I'm now trying to determine how static bonuses affect the results; i.e. do you get more successes by adding +1 to any die you choose vs. rolling a bigger dice vs. rolling more dice? I've done a couple such bonus 'calculations' the hard way by writing out all possible die results and counting successes by hand with the bonus included and know that it flattens the curve out and seriously ups your odds of getting ANY successes, but I'd like to find a function for this rather than writing out dice combos. Does anyone have experience doing this that could point me in the right direction? I made it through Calc III in college, so I'm not afraid of the heavy stuff but it has admittedly been about 6 years, so I'm a little rusty. Thanks in advance.

 

[ggroy]

AnyDice Calculator

 

[ExploderWizard]

DPC


I am lazy and this has been my best friend for my own project.

 

[RyvenCedrylle]

Those are cool, but they're adding the rolls together GURPS-style. I'm looking for something that would be for say, Shadowrun or World of Darkness where each die counts individually, not added together for a final result. Thanks for the start, though wizard and ggroy

 

[ggroy]

Look up the binomial distribution and the multinomial distribution in a probability textbook. More generally, it is a huge exercise in combinatorics (ie. permutations and combinations).

 

[kitsune9]

Wow, GG and Exploder. Those are really cool. Now if I ever want to create my own 24 hour rpg, I know where to go.

 

[RyvenCedrylle]

Well that's closer.

Multinomial distribution - Wikipedia, the free encyclopedia

Still not quite there though. The binomial (or Bernoulli) distribution covers multiple independent trials in a single set with identical probabilities of a binary outcome. The multinomial is used for a single set of trials with more than 2 outcomes but identical probabilities. My 'trials' are dependent on one another though - the first success has a probability of x, but once that occurs, subsequent trials have success probabilities of y where x>y; maybe even a third probability z where y>z.

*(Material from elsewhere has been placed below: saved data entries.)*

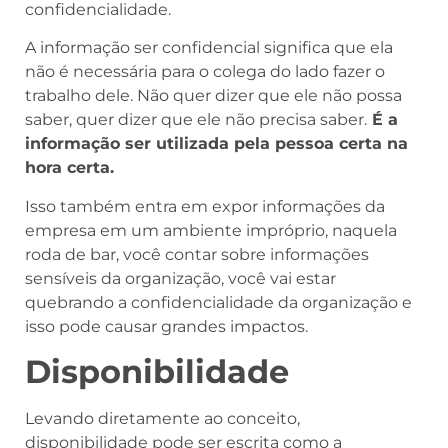
confidencialidade.
A informação ser confidencial significa que ela
não é necessária para o colega do lado fazer o
trabalho dele. Não quer dizer que ele não possa
saber, quer dizer que ele não precisa saber.
É a
informação ser utilizada pela pessoa certa na
hora certa.
Isso também entra em expor informações da
empresa em um ambiente impróprio, naquela
roda de bar, você contar sobre informações
sensíveis da organização, você vai estar
quebrando a confidencialidade da organização e
isso pode causar grandes impactos.
Disponibilidade
Levando diretamente ao conceito,
disponibilidade pode ser escrita como a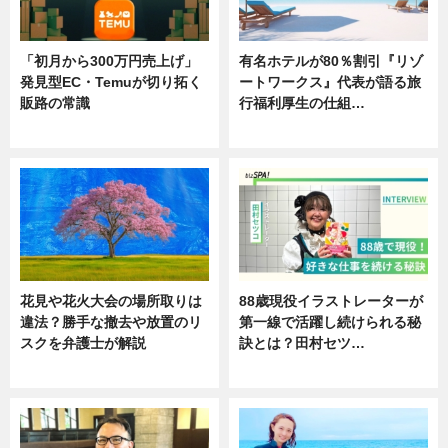
「初月から300万円売上げ」
有名ホテルが80％割引『リゾ
発見型EC・Temuが切り拓く
ートワークス』代表が語る旅
販路の常識
行福利厚生の仕組…
ニュース
ニュース
花見や花火大会の場所取りは
88歳現役イラストレーターが
違法？勝手な撤去や放置のリ
第一線で活躍し続けられる秘
スクを弁護士が解説
訣とは？田村セツ…
ニュース
専門家インタビュー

The answer might still be in there. Thanks for the pointer, ggroy.

 

[Stormonu]

Is there anything similar for drawing cards? I've been designing a game that uses something like a poker hand and trying to figure out the odds, but trying to calculate it has been difficult (mainly because you only get 4 uses of any one number over the entire deck).

 

[ggroy]

If you want to find the number of ways to roll a particular number with any combination of dice of different denominations, there is a systematic way of getting the number of combinations and probabilities.

As a hypothetical example: 3d4 + d6 + 2.

The possible sums produced by the dice and static modifiers sum of 3d4 + d6 + 2 is represented by the polynomial:

(x^2)*( x+x^2+x^3+x^4+x^5+x^6)*(x+x^2+x^3+x^4)^3

where the number of dice combinations giving a particular sum S, is the coefficient of x^S.


Go to

Wolfram|Alpha

and enter in the string

Expand[(x^2)*( x+x^2+x^3+x^4+x^5+x^6)*(x+x^2+x^3+x^4)^3]

which will expand out the polynomial.

If you do 3d4 + d6 + 2 at

AnyDice Calculator

the number of dice combinations of sum S, will be the same as the coefficients of x^S in the above polynomial expanded out.

To get the actual probabilities from the polynomial, just divide the coefficients by (4^3)*6.


One can figure out the polynomial from the above example, for any combination sum of dice and static modifiers.

A die dN with values 1, 2, 3, ... N is represented by a polynomial: x + x^2 + x^3 + ... + x^N.

A static modifier k added to the dice roll is represented by a polynomial: x^k.

Multiply together the polynomials for the dice and static modifier, and expand.

 

[pawsplay]

Essentially, you are recreating coin flips, except the 50/50 odds are shifted one way or another.